AWS Certified Developer – Associate (DVA-C02) — Question 213

A company requires that all applications running on Amazon EC2 use IAM roles to gain access to AWS services. A developer is modifying an application that currently relies on IAM user access keys stored in environment variables to access Amazon DynamoDB tables using boto, the AWS SDK for Python.

The developer associated a role with the same permissions as the IAM user to the EC2 instance, then deleted the IAM user. When the application was restarted, the AWS AccessDeniedException messages started appearing in the application logs. The developer was able to use their personal account on the server to run DynamoDB API commands using the AWS CLI.

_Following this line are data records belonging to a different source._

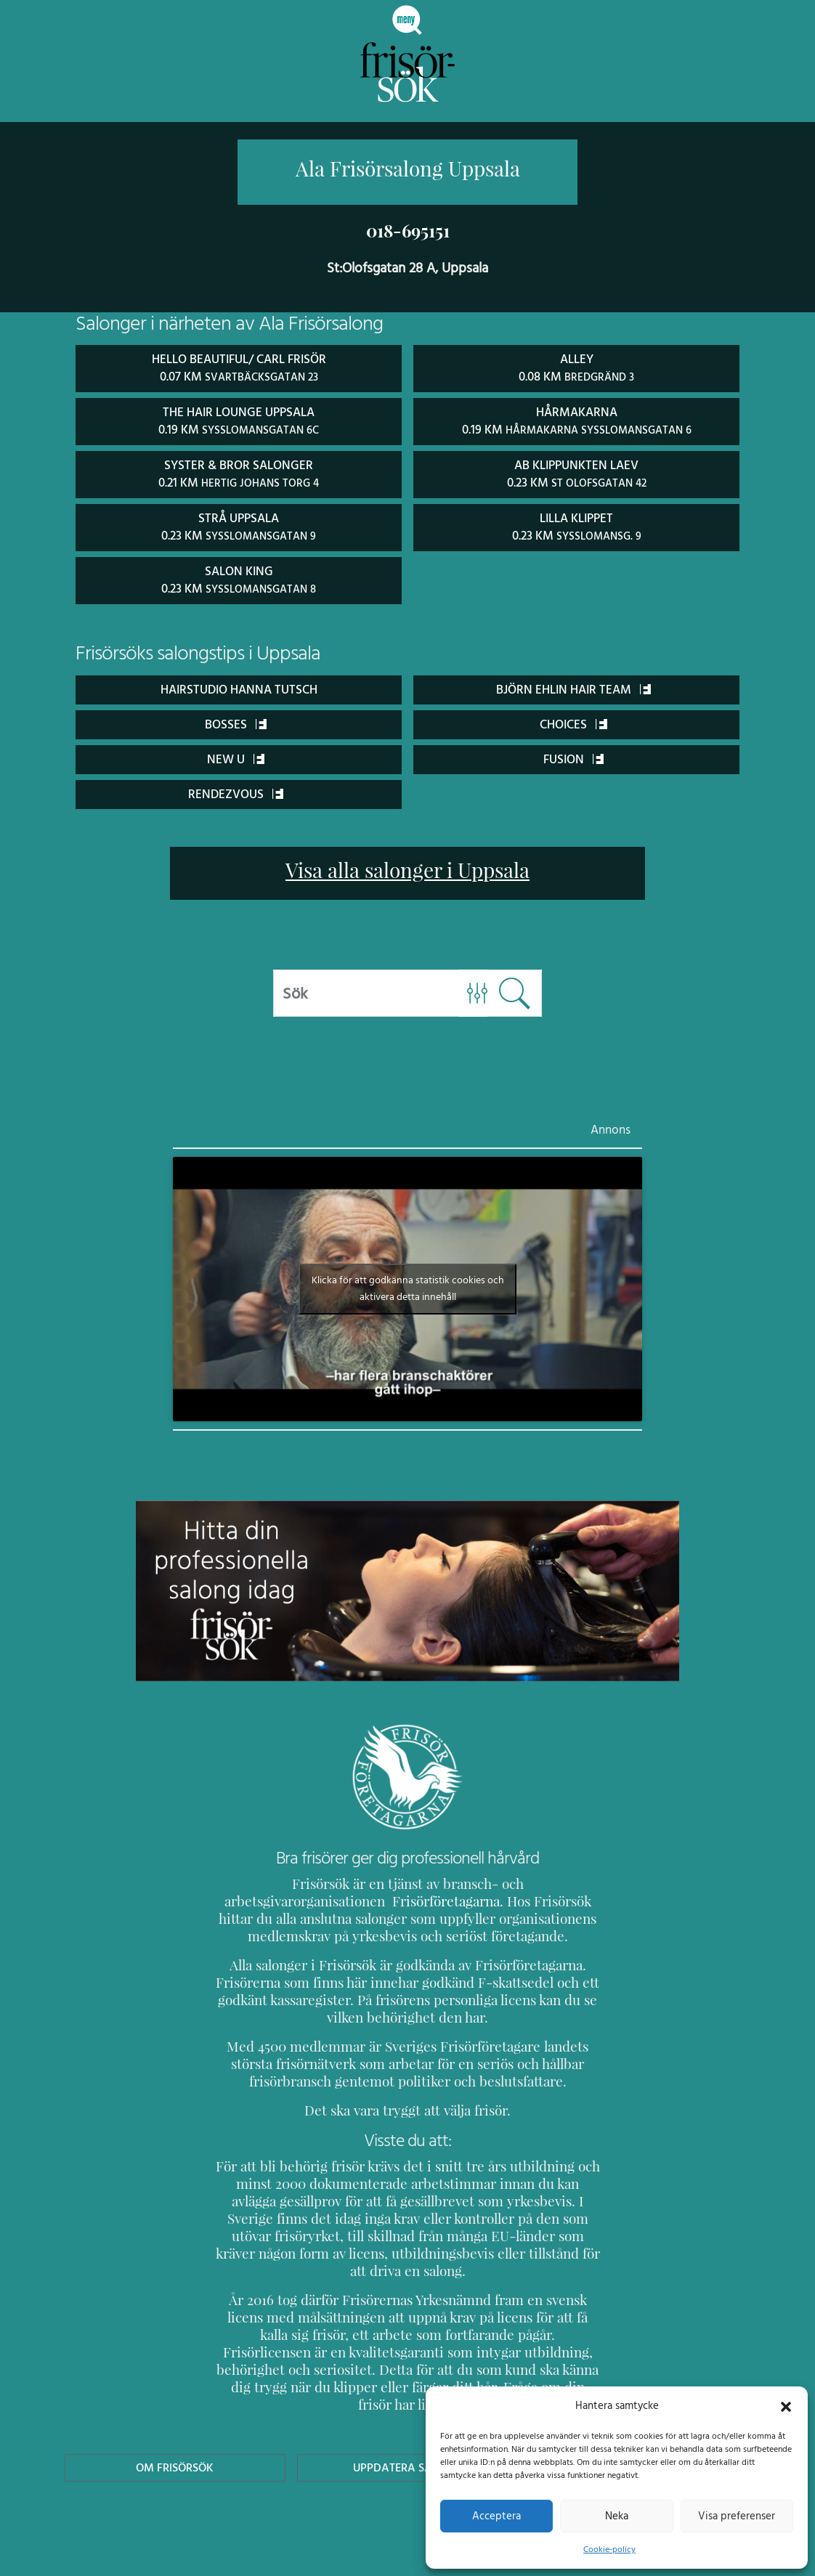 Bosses (235, 720)
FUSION (574, 755)
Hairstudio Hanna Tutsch (239, 685)
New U (236, 755)
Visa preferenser (736, 2515)
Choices (573, 720)
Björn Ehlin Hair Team (574, 685)
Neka (616, 2515)
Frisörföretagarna (264, 1897)
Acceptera (496, 2515)
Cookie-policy (609, 2549)
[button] (786, 2405)
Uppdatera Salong (407, 2429)
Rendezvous (235, 790)
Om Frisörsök (175, 2429) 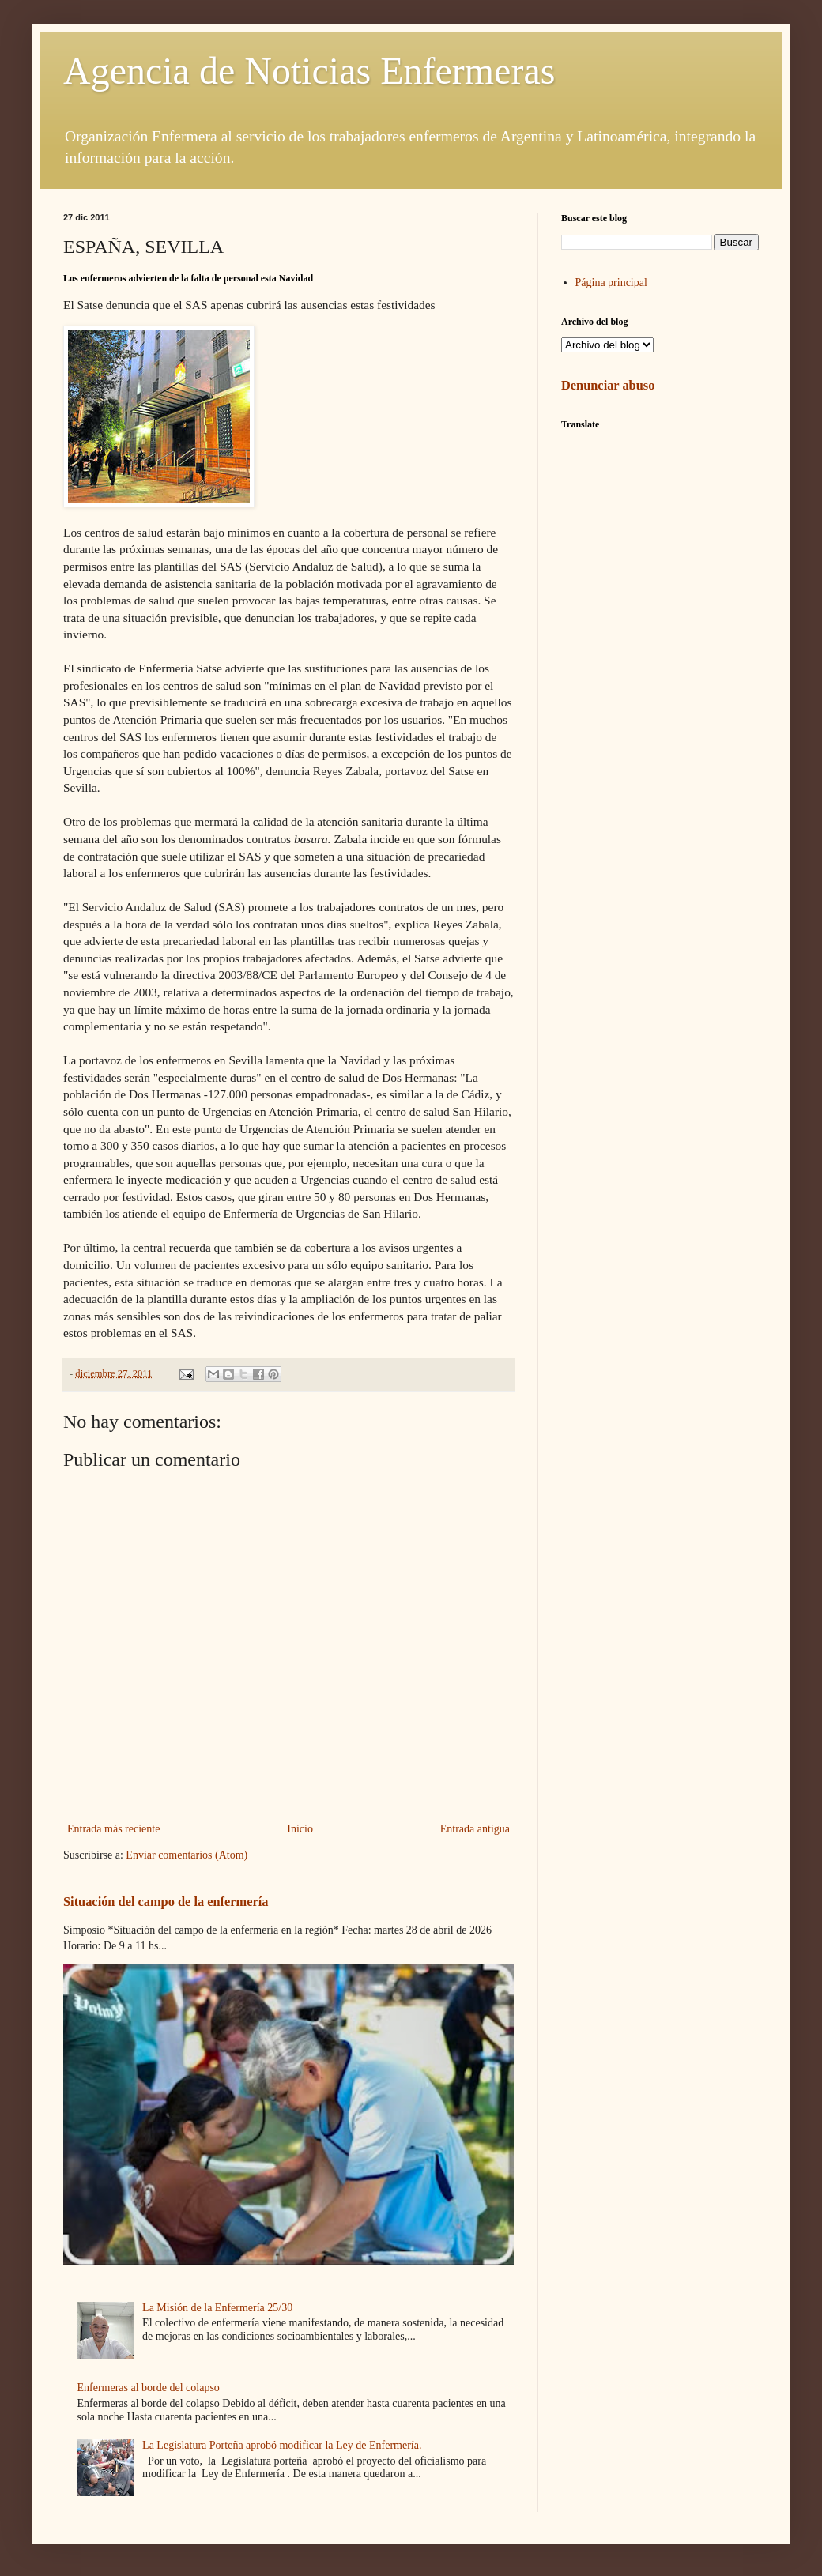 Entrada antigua (475, 1829)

What is the MOST likely cause of the exception?

Answer options

• A. IAM policies might take a few minutes to propagate to resources.
• B. Disabled environment variable credentials are still being used by the application.
• C. The AWS SDK does not support credentials obtained using an instance role.
• D. The instance’s security group does not allow access to http://169.254.169.254.

Correct answer: B

Explanation

The most likely cause of the AWS AccessDeniedException is that the application is still attempting to use the disabled environment variable credentials, which were previously set for the IAM user. While the role has been assigned to the EC2 instance, the application needs to be updated to use the role's permissions instead of the now non-existent IAM user credentials. The other options do not apply because IAM policies propagate quickly, the AWS SDK does support instance roles, and the security group settings do not influence metadata access.